- _WHAT THIS TASK INVOLVES_: The reply is to be an exact repetition of the entries that follow, with each picture left out.

[Dataset excerpts]
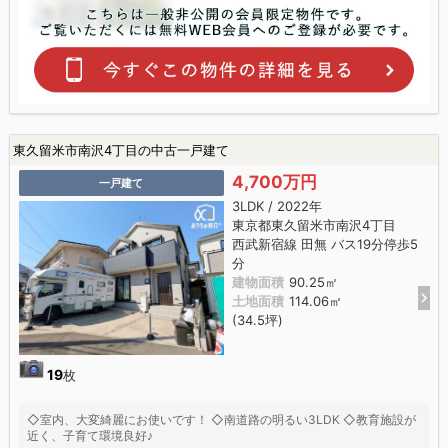
東久留米市南沢4丁目の中古一戸建て
4,700万円
一戸建て
3LDK / 2022年
東京都東久留米市南沢4丁目
西武新宿線 田無 バス19分停歩5
分
建物面積
90.25㎡
土地面積
114.06㎡
(34.5坪)
19
枚
◇室内、大変綺麗にお使いです！ ◇南道路の明るい3LDK ◇教育施設が
近く、子育て環境良好♪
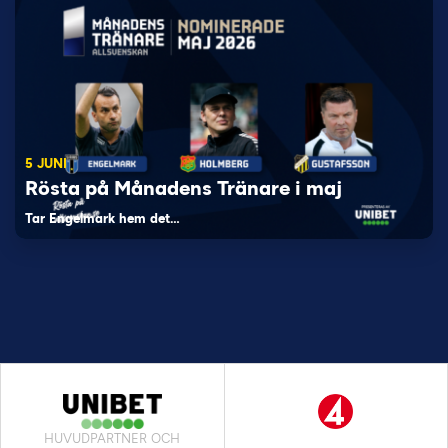
5 JUNI
Rösta på Månadens Tränare i maj
Tar Engelmark hem det…
HUVUDPARTNER OCH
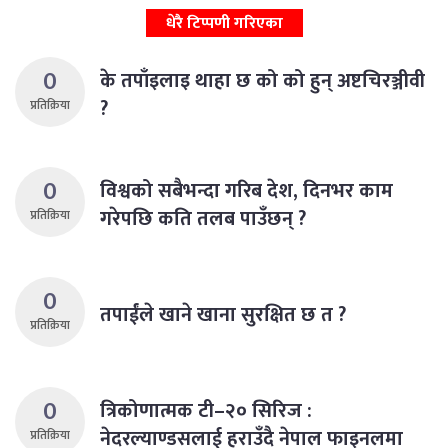
धेरै टिप्पणी गरिएका
0
के तपाँइलाइ थाहा छ को को हुन् अष्टचिरञ्जीवी
?
प्रतिक्रिया
0
विश्वको सबैभन्दा गरिब देश, दिनभर काम
गरेपछि कति तलब पाउँछन् ?
प्रतिक्रिया
0
तपाईंले खाने खाना सुरक्षित छ त ?
प्रतिक्रिया
0
त्रिकोणात्मक टी–२० सिरिज :
नेदरल्याण्डसलाई हराउँदै नेपाल फाइनलमा
प्रतिक्रिया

- _COMPLETED TASK_:
東久留米市南沢4丁目の中古一戸建て
4,700万円
一戸建て
3LDK / 2022年
東京都東久留米市南沢4丁目
西武新宿線 田無 バス19分停歩5
分
建物面積
90.25㎡
土地面積
114.06㎡
(34.5坪)
19
枚
◇室内、大変綺麗にお使いです！ ◇南道路の明るい3LDK ◇教育施設が
近く、子育て環境良好♪
5 JUNI
Rösta på Månadens Tränare i maj
Tar Engelmark hem det…
HUVUDPARTNER OCH
धेरै टिप्पणी गरिएका
0
के तपाँइलाइ थाहा छ को को हुन् अष्टचिरञ्जीवी
?
प्रतिक्रिया
0
विश्वको सबैभन्दा गरिब देश, दिनभर काम
गरेपछि कति तलब पाउँछन् ?
प्रतिक्रिया
0
तपाईंले खाने खाना सुरक्षित छ त ?
प्रतिक्रिया
0
त्रिकोणात्मक टी–२० सिरिज :
नेदरल्याण्डसलाई हराउँदै नेपाल फाइनलमा
प्रतिक्रिया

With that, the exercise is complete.